1 -- Manu Ginobili (San Antonio, 1999) -- How shrewd were the Spurs to scoop Ginobili up with the 57th pick and left him ripen on the vine for a few more years in Spain. His impact was immediate as soon as he came into the San Antonio mix as the Spurs won the title in his rookie season with him as the attacker, the scorer, the shooter, the playmaker. He's been the jalapeno in their salsa, an Olympic and World Champion with his native Argentina, and a three-time champ with the Spurs. All you need to know about his impact is that when Ginobili is not healthy, the Spurs are not contenders.
what do u think????????
Acknowledge your source my man... NBA.com
One of my all-time favorite Lakers was a steal at #37 in 1993
dude was nasty
Van Exel vs The Glove in the first round of the '95 playoffs was a lotta fun.
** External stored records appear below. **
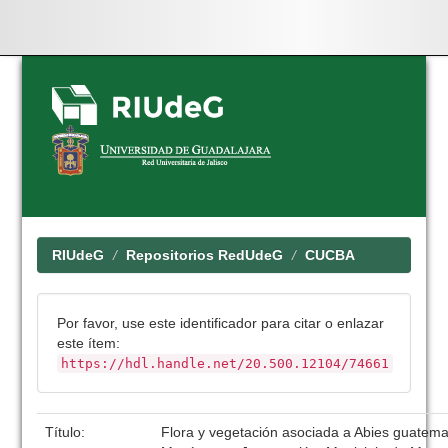
Skip
navigation
RIUdeG
Repositorios RedUdeG
CUCBA
Por favor, use este identificador para citar o enlazar
este ítem:
https://hdl.handle.net/20.500.12104/74661
Título:
Flora y vegetación asociada a Abies guatemal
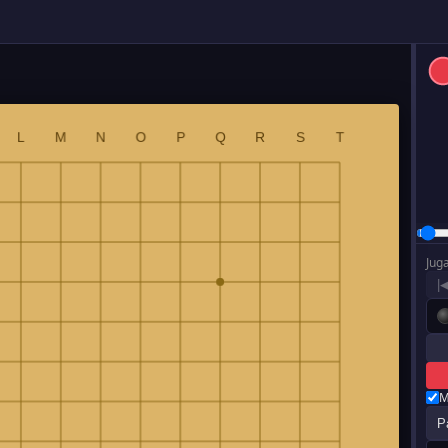
Jug
|
M
P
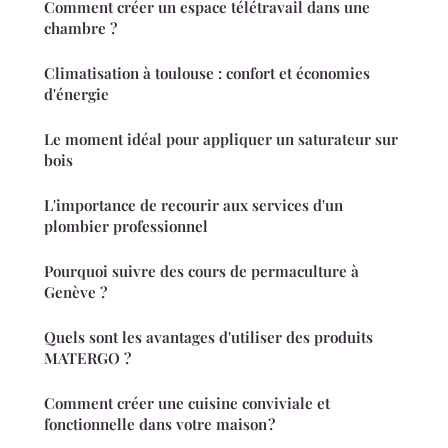
Comment créer un espace télétravail dans une
chambre ?
Climatisation à toulouse : confort et économies
d'énergie
Le moment idéal pour appliquer un saturateur sur
bois
L'importance de recourir aux services d'un
plombier professionnel
Pourquoi suivre des cours de permaculture à
Genève ?
Quels sont les avantages d'utiliser des produits
MATERGO ?
Comment créer une cuisine conviviale et
fonctionnelle dans votre maison ?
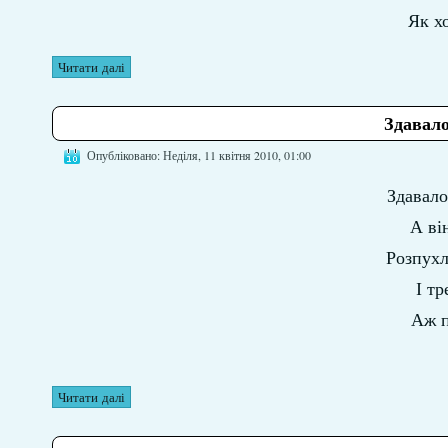
Як хо
Читати далі
Здавало
Опубліковано: Неділя, 11 квітня 2010, 01:00
Здавало
А ві
Розпухл
І т
Аж п
Читати далі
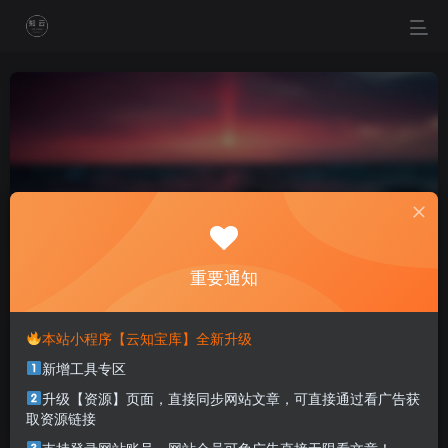
PDF
共9篇
重要通知
排序
更新
浏览
点赞
评论
本站小程序【云知宝库】全新升级
万兴PDF专家PDFelement 安装版/绿
化版
新增工具专区
文档工具
升级【资源】页面，直接同步网站文章，可直接通过看广告获
2年前
1412
取资源链接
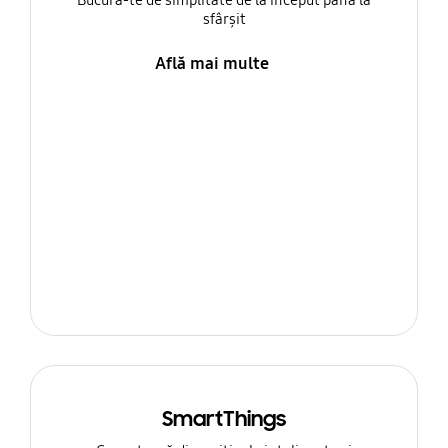
Bucură-te de simplitate de la început până la
sfârșit
Află mai multe
SmartThings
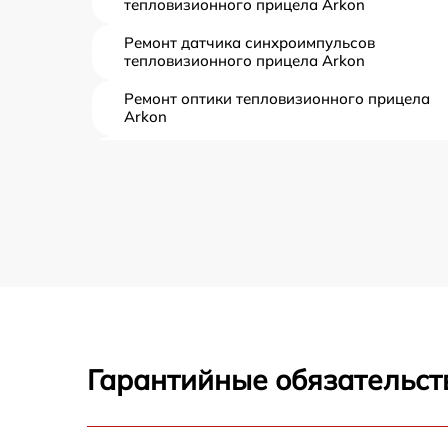
тепловизионного прицела Arkon
Ремонт датчика синхроимпульсов
тепловизионного прицела Arkon
Ремонт оптики тепловизионного прицела
Arkon
Восстановление питания тепловизионного
прицела Arkon
Ремонт контроллеров тепловизионного
прицела Arkon
Ремонт электронно-лучевой трубки
тепловизионного прицела Arkon
Замена шим контроллера тепловизионного
прицела Arkon
Гарантийные обязательст
Замена микросхемы усилителя
тепловизионного прицела Arkon
Замена микросхемы логики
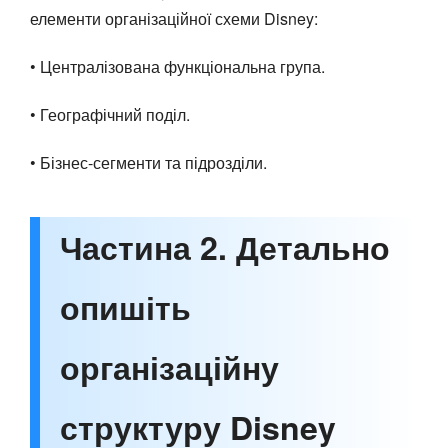
елементи організаційної схеми Disney:
• Централізована функціональна група.
• Географічний поділ.
• Бізнес-сегменти та підрозділи.
Частина 2. Детально
опишіть
організаційну
структуру Disney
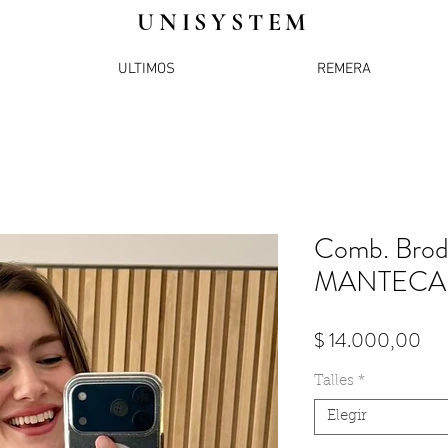
UNISYSTEM
ULTIMOS
REMERA
Comb. Brod
MANTECA
Pre
$ 14.000,00
Talles
*
Elegir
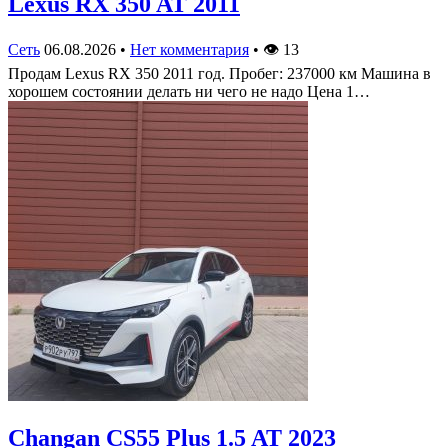
Lexus RX 350 AT 2011
Сеть
06.08.2026
•
Нет комментария
•
👁
13
Продам Lexus RX 350 2011 год. Пробег: 237000 км Машина в
хорошем состоянии делать ни чего не надо Цена 1…
Changan CS55 Plus 1.5 AT 2023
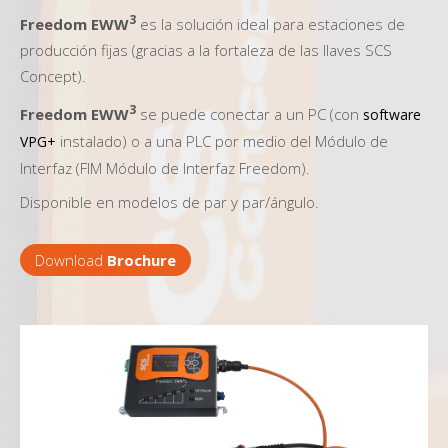
3
Freedom EWW
es la solución ideal para estaciones de
producción fijas (gracias a la fortaleza de las llaves SCS
Concept).
3
Freedom EWW
se puede conectar a un PC (con
software
instalado) o a una PLC por medio del Módulo de
VPG+
Interfaz (FIM Módulo de Interfaz Freedom).
Disponible en modelos de par y par/ángulo.
Download
Brochure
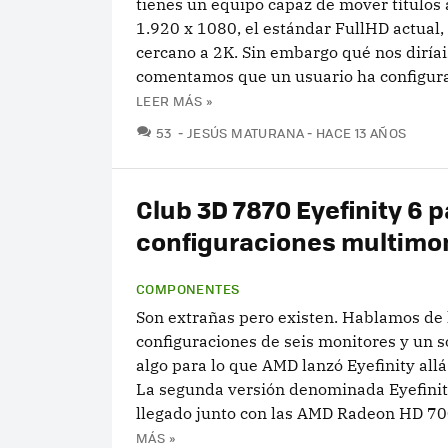
tienes un equipo capaz de mover títulos 
1.920 x 1080, el estándar FullHD actual
cercano a 2K. Sin embargo qué nos diríais
comentamos que un usuario ha configura
LEER MÁS »
COMENTARIOS
53
JESÚS MATURANA
HACE 13 AÑOS
Club 3D 7870 Eyefinity 6 p
configuraciones multimo
COMPONENTES
Son extrañas pero existen. Hablamos de 
configuraciones de seis monitores y un s
algo para lo que AMD lanzó Eyefinity all
La segunda versión denominada Eyefinit
llegado junto con las AMD Radeon HD 700
MÁS »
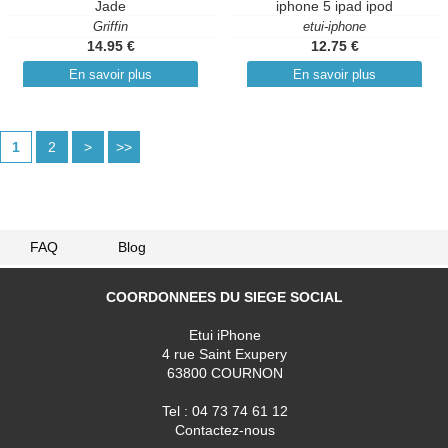
Jade
iphone 5 ipad ipod
Griffin
etui-iphone
14.95 €
12.75 €
En savoir plus
En savoir plus
1
2
>
>>
FAQ
Blog
COORDONNEES DU SIEGE SOCIAL
Etui iPhone
4 rue Saint Exupery
63800 COURNON
Tel : 04 73 74 61 12
Contactez-nous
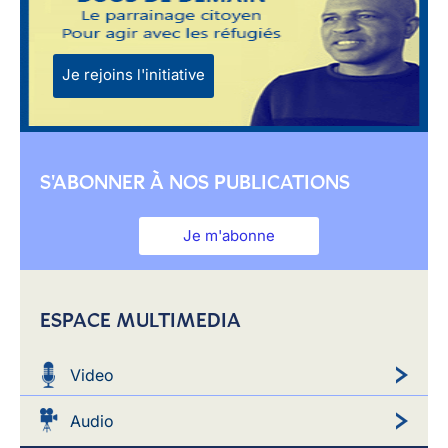
Je rejoins l'initiative
S'ABONNER À NOS PUBLICATIONS
Je m'abonne
ESPACE MULTIMEDIA
Video
Audio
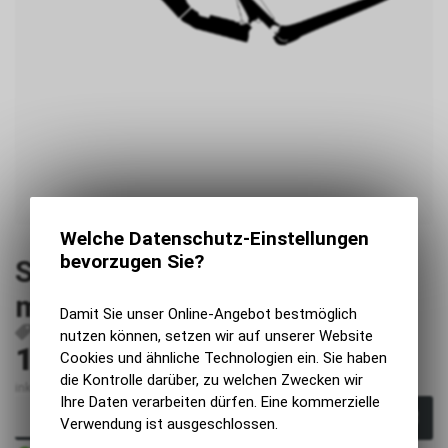
Welche Datenschutz-Einstellungen
bevorzugen Sie?
Santa Cruz Tallboy 2023+
medium glanz
Damit Sie unser Online-Angebot bestmöglich
P155
nutzen können, setzen wir auf unserer Website
199.00
Cookies und ähnliche Technologien ein. Sie haben
CHF
die Kontrolle darüber, zu welchen Zwecken wir
inkl. MwSt., zzgl. Versandkosten
Ihre Daten verarbeiten dürfen. Eine kommerzielle
In den Warenkorb
Verwendung ist ausgeschlossen.
Sofort verfügbar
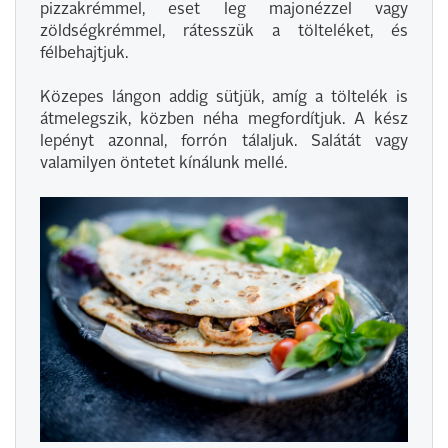
pizzakrémmel, eset leg majonézzel vagy
zöldségkrémmel, rátesszük a tölteléket, és
félbehajtjuk.
Közepes lángon addig sütjük, amíg a töltelék is
átmelegszik, közben néha megfordítjuk. A kész
lepényt azonnal, forrón tálaljuk. Salátát vagy
valamilyen öntetet kínálunk mellé.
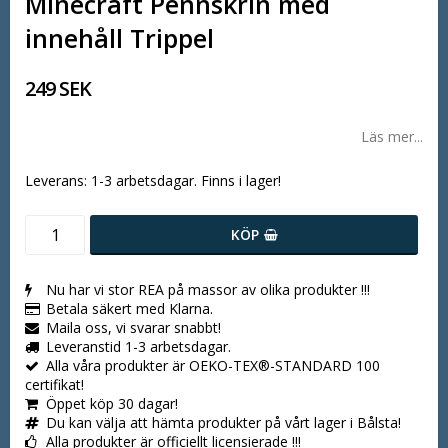
Minecraft Pennskrin med
innehåll Trippel
249 SEK
Läs mer...
Leverans:
1-3 arbetsdagar. Finns i lager!
KÖP
Nu har vi stor REA på massor av olika produkter !!!
Betala säkert med Klarna.
Maila oss, vi svarar snabbt!
Leveranstid 1-3 arbetsdagar.
Alla våra produkter är OEKO-TEX®-STANDARD 100
certifikat!
Öppet köp 30 dagar!
Du kan välja att hämta produkter på vårt lager i Bålsta!
Alla produkter är officiellt licensierade !!!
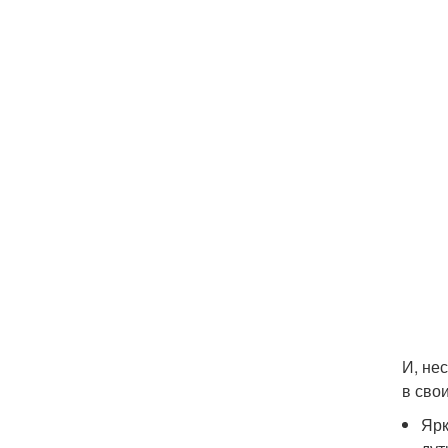
И, не
в сво
Ярк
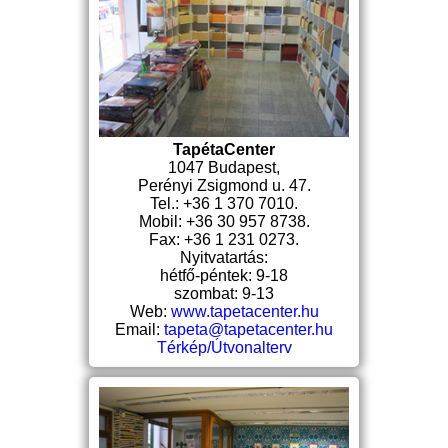
TapétaCenter
1047 Budapest,
Perényi Zsigmond u. 47.
Tel.: +36 1 370 7010.
Mobil: +36 30 957 8738.
Fax: +36 1 231 0273.
Nyitvatartás:
hétfő-péntek: 9-18
szombat: 9-13
Web:
www.tapetacenter.hu
Email:
tapeta@tapetacenter.hu
Térkép/Útvonalterv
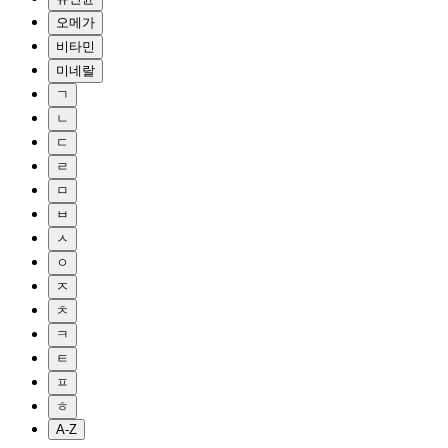
오메가
비타민
미네랄
ㄱ
ㄴ
ㄷ
ㄹ
ㅁ
ㅂ
ㅅ
ㅇ
ㅈ
ㅊ
ㅋ
ㅌ
ㅍ
ㅎ
A-Z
paul milsap will be on here one day. hes not deserving of it now but he will be very soon :)
Ramon Sessions could be on here one day too as will Monta Ellis if he can stay healthy. Why is Manu so high on the list. I dont think he is number one.
but I said Arenas was the hands down best player to come out of the PAC 10 that year and he should have been a lottery pick. All anybody said was that he was an undersized sg. But in all fairness, I had Sam Clancy as the number 2 player coming out of the PAC that year, so I was half intelligent.
Rodman should be No. 1, hands down. He was the best rebounder and on-ball defender in the NBA for 6-7 years.
Another player that was a solid pick-up in the 2nd round was Memo Okur at #38 in 2001. One of the best picks of that extremely mediocre draft.
deandre jordan will be on there someday.